### Problem requirements
Produce the records again in full, exactly as shown below.

### Recorded information
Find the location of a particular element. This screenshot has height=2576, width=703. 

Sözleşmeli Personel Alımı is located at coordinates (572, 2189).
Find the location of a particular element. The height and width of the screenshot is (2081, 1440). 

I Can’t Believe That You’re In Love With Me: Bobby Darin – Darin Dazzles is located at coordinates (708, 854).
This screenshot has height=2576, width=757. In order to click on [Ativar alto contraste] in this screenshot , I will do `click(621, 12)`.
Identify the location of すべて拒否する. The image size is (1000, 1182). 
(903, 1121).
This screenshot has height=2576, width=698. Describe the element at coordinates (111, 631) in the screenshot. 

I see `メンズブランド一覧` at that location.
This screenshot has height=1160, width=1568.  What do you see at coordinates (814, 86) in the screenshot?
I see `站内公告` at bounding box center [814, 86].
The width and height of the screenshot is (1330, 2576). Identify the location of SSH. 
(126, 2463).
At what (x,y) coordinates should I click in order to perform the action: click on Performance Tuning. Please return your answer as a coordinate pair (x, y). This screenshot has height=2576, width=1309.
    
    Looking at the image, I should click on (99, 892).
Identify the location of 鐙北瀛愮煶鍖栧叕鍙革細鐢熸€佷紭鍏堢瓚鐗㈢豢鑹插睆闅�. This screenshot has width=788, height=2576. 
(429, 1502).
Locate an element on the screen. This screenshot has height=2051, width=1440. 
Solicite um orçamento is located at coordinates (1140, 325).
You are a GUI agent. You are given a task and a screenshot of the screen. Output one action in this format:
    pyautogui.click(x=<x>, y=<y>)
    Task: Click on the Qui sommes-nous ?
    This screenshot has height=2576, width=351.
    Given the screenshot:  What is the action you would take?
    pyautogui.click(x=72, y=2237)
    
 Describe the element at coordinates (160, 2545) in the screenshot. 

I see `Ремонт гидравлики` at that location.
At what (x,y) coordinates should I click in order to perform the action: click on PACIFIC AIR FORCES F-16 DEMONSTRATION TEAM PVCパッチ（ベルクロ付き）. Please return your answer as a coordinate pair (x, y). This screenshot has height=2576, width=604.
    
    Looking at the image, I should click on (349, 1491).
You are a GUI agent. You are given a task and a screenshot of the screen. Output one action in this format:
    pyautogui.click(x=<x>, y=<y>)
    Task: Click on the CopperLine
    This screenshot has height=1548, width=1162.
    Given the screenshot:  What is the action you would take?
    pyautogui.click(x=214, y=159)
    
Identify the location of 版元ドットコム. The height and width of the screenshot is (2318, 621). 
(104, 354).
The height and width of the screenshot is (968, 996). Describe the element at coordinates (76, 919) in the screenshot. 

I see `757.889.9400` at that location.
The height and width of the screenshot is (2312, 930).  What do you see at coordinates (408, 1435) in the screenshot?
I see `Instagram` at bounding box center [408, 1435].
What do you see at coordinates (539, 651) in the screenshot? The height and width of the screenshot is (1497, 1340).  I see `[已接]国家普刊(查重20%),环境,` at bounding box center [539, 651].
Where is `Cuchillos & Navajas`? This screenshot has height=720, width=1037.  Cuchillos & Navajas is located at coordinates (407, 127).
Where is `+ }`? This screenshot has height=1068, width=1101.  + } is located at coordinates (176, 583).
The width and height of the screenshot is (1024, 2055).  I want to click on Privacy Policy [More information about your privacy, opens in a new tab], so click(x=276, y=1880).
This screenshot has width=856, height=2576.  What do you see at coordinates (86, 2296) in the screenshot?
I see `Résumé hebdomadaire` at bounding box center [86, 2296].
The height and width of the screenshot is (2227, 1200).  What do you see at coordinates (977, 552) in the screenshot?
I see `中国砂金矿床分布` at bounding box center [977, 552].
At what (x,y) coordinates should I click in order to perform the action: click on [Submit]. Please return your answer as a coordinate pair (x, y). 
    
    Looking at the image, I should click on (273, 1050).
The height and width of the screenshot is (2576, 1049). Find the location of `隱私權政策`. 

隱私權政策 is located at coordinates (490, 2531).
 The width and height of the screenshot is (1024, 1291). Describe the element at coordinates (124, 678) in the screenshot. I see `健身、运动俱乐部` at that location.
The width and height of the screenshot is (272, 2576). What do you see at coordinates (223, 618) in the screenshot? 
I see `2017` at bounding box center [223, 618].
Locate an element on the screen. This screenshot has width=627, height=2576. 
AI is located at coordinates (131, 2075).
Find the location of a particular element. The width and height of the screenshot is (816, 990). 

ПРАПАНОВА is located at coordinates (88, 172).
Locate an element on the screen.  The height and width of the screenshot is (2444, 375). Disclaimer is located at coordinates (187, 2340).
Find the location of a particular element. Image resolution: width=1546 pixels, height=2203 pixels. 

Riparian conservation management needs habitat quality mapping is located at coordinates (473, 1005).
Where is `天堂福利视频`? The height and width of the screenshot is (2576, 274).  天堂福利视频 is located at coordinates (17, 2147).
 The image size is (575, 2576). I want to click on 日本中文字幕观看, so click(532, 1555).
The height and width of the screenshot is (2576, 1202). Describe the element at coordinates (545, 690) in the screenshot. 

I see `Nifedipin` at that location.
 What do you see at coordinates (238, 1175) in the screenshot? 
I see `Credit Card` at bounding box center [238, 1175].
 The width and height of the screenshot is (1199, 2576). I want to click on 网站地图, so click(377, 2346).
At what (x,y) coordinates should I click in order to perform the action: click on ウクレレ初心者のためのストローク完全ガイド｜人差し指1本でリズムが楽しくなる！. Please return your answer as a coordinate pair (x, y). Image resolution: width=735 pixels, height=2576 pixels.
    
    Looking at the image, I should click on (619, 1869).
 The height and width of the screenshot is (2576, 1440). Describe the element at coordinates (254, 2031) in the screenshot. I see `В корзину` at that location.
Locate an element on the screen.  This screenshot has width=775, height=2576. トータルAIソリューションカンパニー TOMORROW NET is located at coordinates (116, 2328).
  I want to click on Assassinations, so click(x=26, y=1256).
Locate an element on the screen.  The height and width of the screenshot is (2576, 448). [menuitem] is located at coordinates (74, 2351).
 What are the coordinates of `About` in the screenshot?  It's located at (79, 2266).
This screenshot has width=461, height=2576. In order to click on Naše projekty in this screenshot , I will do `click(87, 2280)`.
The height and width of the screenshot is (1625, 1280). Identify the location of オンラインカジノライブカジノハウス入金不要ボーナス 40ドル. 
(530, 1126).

### Result for this exercise
Find the location of a particular element. This screenshot has height=2576, width=703. 

Sözleşmeli Personel Alımı is located at coordinates (572, 2189).
Find the location of a particular element. The height and width of the screenshot is (2081, 1440). 

I Can’t Believe That You’re In Love With Me: Bobby Darin – Darin Dazzles is located at coordinates (708, 854).
This screenshot has height=2576, width=757. In order to click on [Ativar alto contraste] in this screenshot , I will do `click(621, 12)`.
Identify the location of すべて拒否する. The image size is (1000, 1182). 
(903, 1121).
This screenshot has height=2576, width=698. Describe the element at coordinates (111, 631) in the screenshot. 

I see `メンズブランド一覧` at that location.
This screenshot has height=1160, width=1568.  What do you see at coordinates (814, 86) in the screenshot?
I see `站内公告` at bounding box center [814, 86].
The width and height of the screenshot is (1330, 2576). Identify the location of SSH. 
(126, 2463).
At what (x,y) coordinates should I click in order to perform the action: click on Performance Tuning. Please return your answer as a coordinate pair (x, y). This screenshot has height=2576, width=1309.
    
    Looking at the image, I should click on (99, 892).
Identify the location of 鐙北瀛愮煶鍖栧叕鍙革細鐢熸€佷紭鍏堢瓚鐗㈢豢鑹插睆闅�. This screenshot has width=788, height=2576. 
(429, 1502).
Locate an element on the screen. This screenshot has height=2051, width=1440. 
Solicite um orçamento is located at coordinates (1140, 325).
You are a GUI agent. You are given a task and a screenshot of the screen. Output one action in this format:
    pyautogui.click(x=<x>, y=<y>)
    Task: Click on the Qui sommes-nous ?
    This screenshot has height=2576, width=351.
    Given the screenshot:  What is the action you would take?
    pyautogui.click(x=72, y=2237)
    
 Describe the element at coordinates (160, 2545) in the screenshot. 

I see `Ремонт гидравлики` at that location.
At what (x,y) coordinates should I click in order to perform the action: click on PACIFIC AIR FORCES F-16 DEMONSTRATION TEAM PVCパッチ（ベルクロ付き）. Please return your answer as a coordinate pair (x, y). This screenshot has height=2576, width=604.
    
    Looking at the image, I should click on (349, 1491).
You are a GUI agent. You are given a task and a screenshot of the screen. Output one action in this format:
    pyautogui.click(x=<x>, y=<y>)
    Task: Click on the CopperLine
    This screenshot has height=1548, width=1162.
    Given the screenshot:  What is the action you would take?
    pyautogui.click(x=214, y=159)
    
Identify the location of 版元ドットコム. The height and width of the screenshot is (2318, 621). 
(104, 354).
The height and width of the screenshot is (968, 996). Describe the element at coordinates (76, 919) in the screenshot. 

I see `757.889.9400` at that location.
The height and width of the screenshot is (2312, 930).  What do you see at coordinates (408, 1435) in the screenshot?
I see `Instagram` at bounding box center [408, 1435].
What do you see at coordinates (539, 651) in the screenshot? The height and width of the screenshot is (1497, 1340).  I see `[已接]国家普刊(查重20%),环境,` at bounding box center [539, 651].
Where is `Cuchillos & Navajas`? This screenshot has height=720, width=1037.  Cuchillos & Navajas is located at coordinates (407, 127).
Where is `+ }`? This screenshot has height=1068, width=1101.  + } is located at coordinates (176, 583).
The width and height of the screenshot is (1024, 2055).  I want to click on Privacy Policy [More information about your privacy, opens in a new tab], so click(x=276, y=1880).
This screenshot has width=856, height=2576.  What do you see at coordinates (86, 2296) in the screenshot?
I see `Résumé hebdomadaire` at bounding box center [86, 2296].
The height and width of the screenshot is (2227, 1200).  What do you see at coordinates (977, 552) in the screenshot?
I see `中国砂金矿床分布` at bounding box center [977, 552].
At what (x,y) coordinates should I click in order to perform the action: click on [Submit]. Please return your answer as a coordinate pair (x, y). 
    
    Looking at the image, I should click on (273, 1050).
The height and width of the screenshot is (2576, 1049). Find the location of `隱私權政策`. 

隱私權政策 is located at coordinates (490, 2531).
 The width and height of the screenshot is (1024, 1291). Describe the element at coordinates (124, 678) in the screenshot. I see `健身、运动俱乐部` at that location.
The width and height of the screenshot is (272, 2576). What do you see at coordinates (223, 618) in the screenshot? 
I see `2017` at bounding box center [223, 618].
Locate an element on the screen. This screenshot has width=627, height=2576. 
AI is located at coordinates (131, 2075).
Find the location of a particular element. The width and height of the screenshot is (816, 990). 

ПРАПАНОВА is located at coordinates (88, 172).
Locate an element on the screen.  The height and width of the screenshot is (2444, 375). Disclaimer is located at coordinates (187, 2340).
Find the location of a particular element. Image resolution: width=1546 pixels, height=2203 pixels. 

Riparian conservation management needs habitat quality mapping is located at coordinates (473, 1005).
Where is `天堂福利视频`? The height and width of the screenshot is (2576, 274).  天堂福利视频 is located at coordinates (17, 2147).
 The image size is (575, 2576). I want to click on 日本中文字幕观看, so click(532, 1555).
The height and width of the screenshot is (2576, 1202). Describe the element at coordinates (545, 690) in the screenshot. 

I see `Nifedipin` at that location.
 What do you see at coordinates (238, 1175) in the screenshot? 
I see `Credit Card` at bounding box center [238, 1175].
 The width and height of the screenshot is (1199, 2576). I want to click on 网站地图, so click(377, 2346).
At what (x,y) coordinates should I click in order to perform the action: click on ウクレレ初心者のためのストローク完全ガイド｜人差し指1本でリズムが楽しくなる！. Please return your answer as a coordinate pair (x, y). Image resolution: width=735 pixels, height=2576 pixels.
    
    Looking at the image, I should click on (619, 1869).
 The height and width of the screenshot is (2576, 1440). Describe the element at coordinates (254, 2031) in the screenshot. I see `В корзину` at that location.
Locate an element on the screen.  This screenshot has width=775, height=2576. トータルAIソリューションカンパニー TOMORROW NET is located at coordinates (116, 2328).
  I want to click on Assassinations, so click(x=26, y=1256).
Locate an element on the screen.  The height and width of the screenshot is (2576, 448). [menuitem] is located at coordinates (74, 2351).
 What are the coordinates of `About` in the screenshot?  It's located at (79, 2266).
This screenshot has width=461, height=2576. In order to click on Naše projekty in this screenshot , I will do `click(87, 2280)`.
The height and width of the screenshot is (1625, 1280). Identify the location of オンラインカジノライブカジノハウス入金不要ボーナス 40ドル. 
(530, 1126).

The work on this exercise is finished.